Europa
(AP Photo/Virginia Mayo, File)
Economia

Paradisi fiscali in Europa. E' ora di agire

Mentre si discute dell'inserimento degli Emirati nella "black list" la Ue continua a non occuparsi di Irlanda, Malta, Lussemburgo. Perdendo tasse per miliardi di euro

È dei giorni scorsi la notizia che Ecofin ha inserito Emirati Arabi nella black list UE delle "giurisdizioni fiscali non cooperative" (i cosiddetti Paradisi Fiscali), insieme ad altri 14 paesi, per non avere adeguato entro il 2018 le rispettive normative fiscali agli standard di cooperazione e scambio di informazioni con l’UE. L’Italia si era opposta a questo inserimento nella blacklist perchè, sebbene tutte le necessarie riforme fossero state effettivamente varate, in realtà la ragione del mancato adeguamento entro il 2018 era dovuta alla durata tecnica dell’iter legislativo del paese.

L’adeguamento tuttavia, sarebbe imminente. Il ministro Tria, quindi è riuscito ad ottenere che nel corso del 2019 possa essere rivista la blacklist e che si possa rapidamente provvedere al reinserimento degli Emirati nell’ambito della white list.

Il tema sembra essenzialmente tecnico, invece ha una rilevante dimensione politica che riguarda la scelta di gestire ed applicare le regole con rigore o elasticità a seconda di convenienze, rapporti di forza ed interessi economici.

Infatti, mentre è aperta la discussione sui paesi non UE inseriti nella black list e nella cosiddetta grey list, ossia, sotto osservazione, la ONG Oxfam solleva il problema di quelli che definisce senza mezzi termini paradisi fiscali in casa UE e punta il dito in particolare su cinque paesi membri: Cipro, Irlanda, Lussemburgo, Malta e Olanda. Paesi che, per il solo fatto di essere membri dell’UE si giovano della presunzione di non essere annoverati tra i paradisi fiscali. “Per essere credibile l’UE dovrebbe mettere ordine prima di tutto in casa propria”, si legge nel rapporto, e si denunzia che nei paesi UE l’80% di proventi sottratti alla tassazione per effetto di pratiche di profit shifting in realtà finiscono in questi paradisi fiscali all’interno della stessa UE. In particolare si afferma che nel 2015 qualcosa come 210 miliardi di dollari, frutto di pratiche di profit shifting, sarebbero finiti in Irlanda, Lussemburgo e Olanda e che in particolare l’Italia nello stesso anno si sarebbe giocata circa 23 miliardi di dollari di mancate entrate tributarie.

Il rapporto è ricco di casistiche ed evidenzia come questi cinque paesi UE oggi non supererebbero i criteri (in particolare il criterio di “Fair taxation”) per essere esclusi dalla blacklist.

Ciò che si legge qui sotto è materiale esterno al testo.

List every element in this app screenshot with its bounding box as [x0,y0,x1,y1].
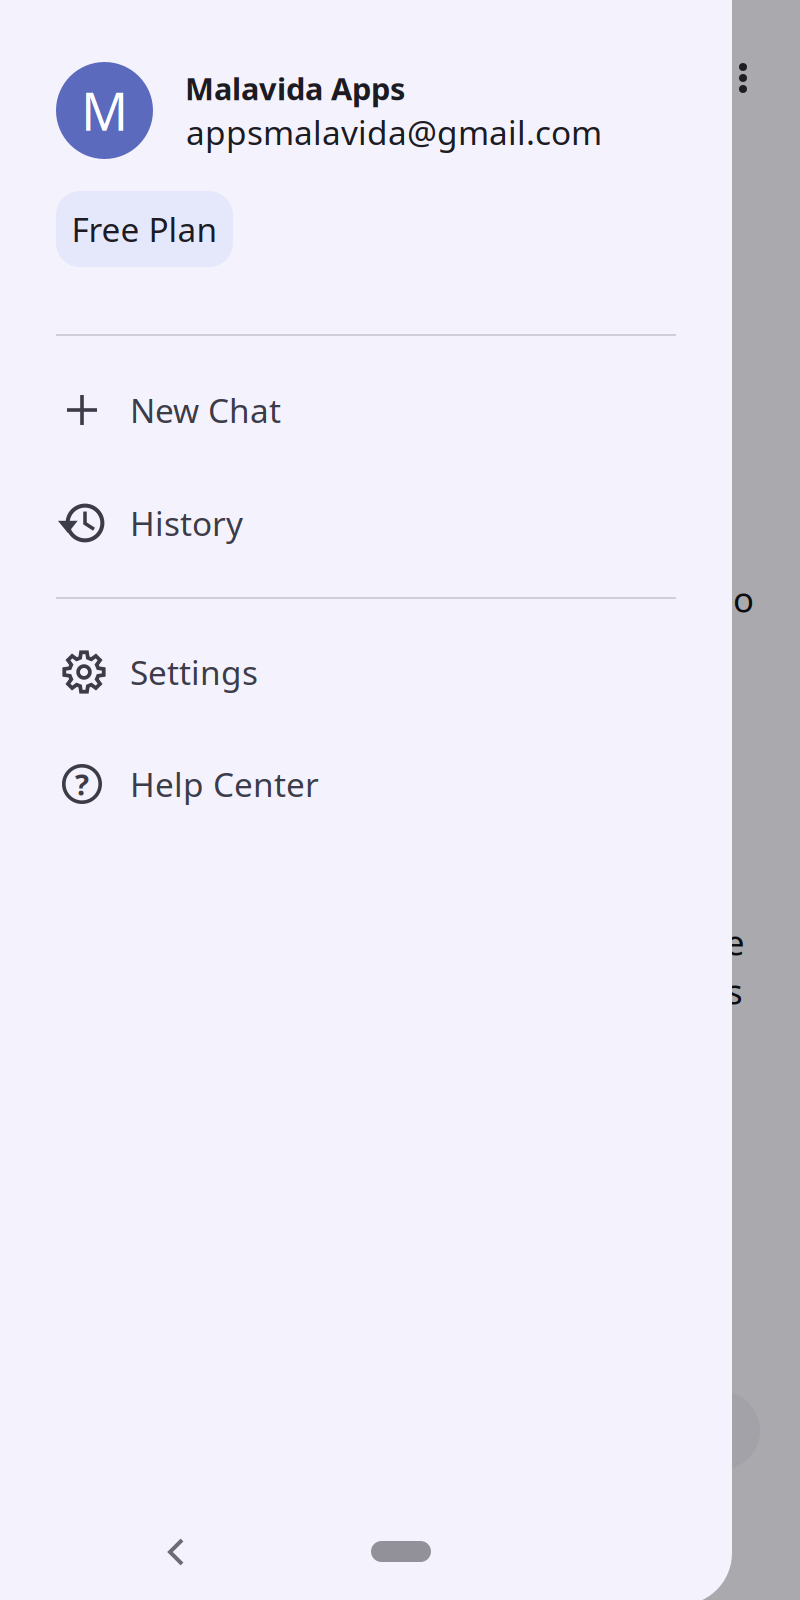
staticText: Free Plan [72,207,218,251]
button[interactable]: M [0,0,732,175]
button[interactable]: History [0,466,732,580]
button[interactable]: Settings [0,615,732,729]
staticText: appsmalavida@gmail.com [186,110,602,154]
staticText: Settings [130,650,258,694]
button[interactable]: Back [152,1522,200,1582]
button[interactable]: Free Plan [56,191,233,267]
staticText: s [726,968,743,1014]
button[interactable]: New Chat [0,353,732,467]
staticText: M [81,76,128,145]
staticText: New Chat [130,388,281,432]
staticText: ? [75,764,89,804]
staticText: History [130,501,243,545]
staticText: Help Center [130,762,319,806]
staticText: o [733,576,754,622]
staticText: e [725,919,745,965]
staticText: Malavida Apps [185,68,405,109]
button[interactable]: ? [0,727,732,841]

Le accuse del rapporto Oxfam e una frequente menzione del Lussemburgo, richiamano alla memoria il caso scoppiato verso la fine del 2014 degli accordi di ruling tra multinazionali e fisco lussemburghese (i cosiddetti ATA, Advanced Tax Agreements), che con l’assicurazione di copiosi risparmi fiscali hanno fatto affluire capitali miliardari nel sistema finanziario e nelle casse dell’erario lussemburghesi, durante il lungo governo di Juncker, mai realmente affrontato dalle autorità dell’UE.

Tutto questo indubbiamente solleva un problema, o per lo meno un altro dei tanti, in termini di credibilità delle istituzioni europee, che talvolta esibiscono rigore e forza muscolare a corrente alternata, a seconda degli interlocutori.

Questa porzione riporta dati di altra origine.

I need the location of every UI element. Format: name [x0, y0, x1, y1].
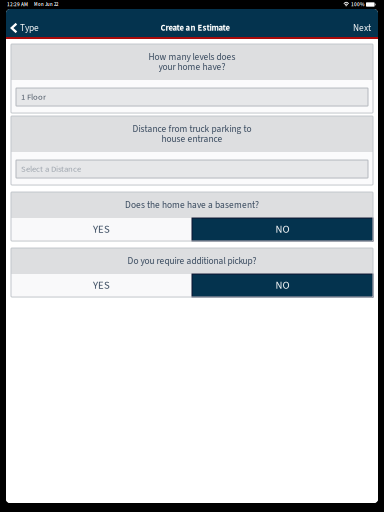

Questo conduce ad un interrogativo: forse il framework di regole e principi dell’Unione in materia fiscale e un certo approccio ragionieristico non hanno consentito di tenere il passo delle evoluzioni e delle dinamiche imposte dal mondo dei capitali e della finanza. Ma quand’è che arriverà il momento di rimettere finalmente in discussione le regole fondative del sistema Europa per far sì che sia possibile strutturare un sistema fiscale europeo effettivamente armonico ed in grado di restituire omogeneamente risorse e competitività tra tutti i paesi UE?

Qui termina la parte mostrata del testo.